This spring I completed the Master’s of Fine Arts program in the Photography department at the Academy of Art University. My thesis was entitled, “Uh-kyoo-myuh-ley-shuhn”:
When thinking about time, it is common to think of a line extending from the past through the present and into the future. Historians often write their books in this manner and photographers have always battled against time. By photographing along the water at night, the intensity of the lights, coupled with the accumulation of the passing boats, cars and planes during exceptionally long exposures defines the human space which then inversely defines the boundaries of the natural space. In addition, the qualities of night photography yield vibrant colors that show the landscape as unnatural, damaged, or contaminated against the gleaming bright architecture of the modern city. All but forgotten, the natural landscape between our constructed landscapes is what defines our quality of life now and into the future.
Sitting next to the camera unblinking — if that were possible — the photographer would not have an identical memory of the space as recorded by the camera. The photographer may have individual memories of each car that passed, or each plane, or each boat, but each of these memories is in isolation, not amassed into one compiled memory.

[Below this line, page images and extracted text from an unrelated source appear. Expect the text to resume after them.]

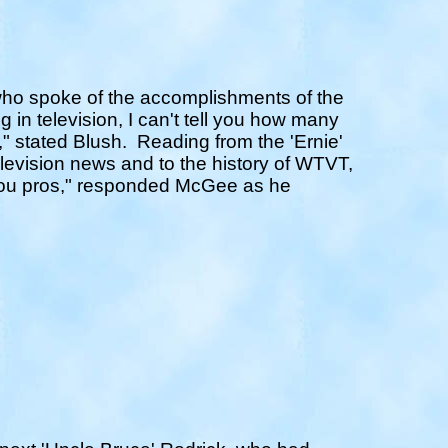
ho spoke of the accomplishments of the
g in television, I can't tell you how many
" stated Blush.
Reading from the 'Ernie'
television news and to the history of WTVT,
l you pros," responded McGee as he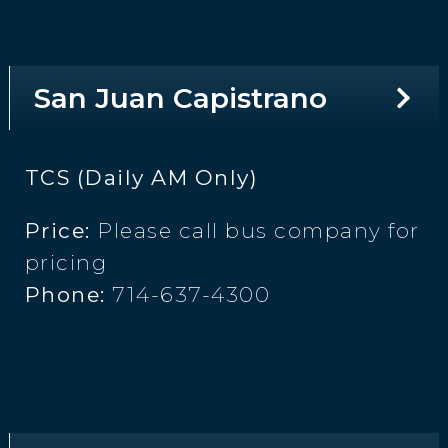
San Juan Capistrano
TCS (Daily AM Only)
Price:
Please call bus company for
pricing
Phone:
714-637-4300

However, the frame of a photograph has the power to accumulate the changes of a space through time and record the changes as a single, viewable event; resulting in a struggle between the past-present and past future of the picture frame. However, the water – a metaphor of the constant march of time – is solid, smooth and serene.

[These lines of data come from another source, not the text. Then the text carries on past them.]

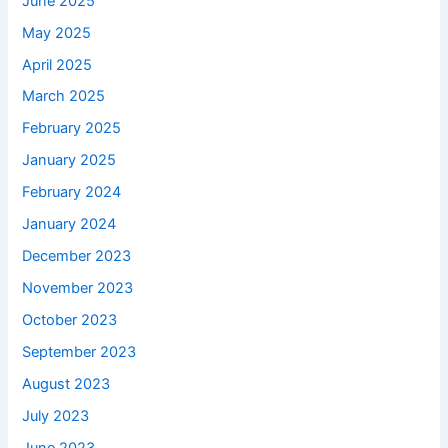
June 2025
May 2025
April 2025
March 2025
February 2025
January 2025
February 2024
January 2024
December 2023
November 2023
October 2023
September 2023
August 2023
July 2023
June 2023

The ocean, constantly in motion, is both literal and metaphoric for our passage through time. The march of the waves is never ceasing, but constantly changing as the gravitational influences from the geometric relationships of the Earth, un and oon move water around the planet. This constant movement is responsible for many of the conditions for survival of life, for example, the redistribution of nutrients. Over eons, the motion of the waves, and water sources in general, are also responsible for moving mountains through erosion.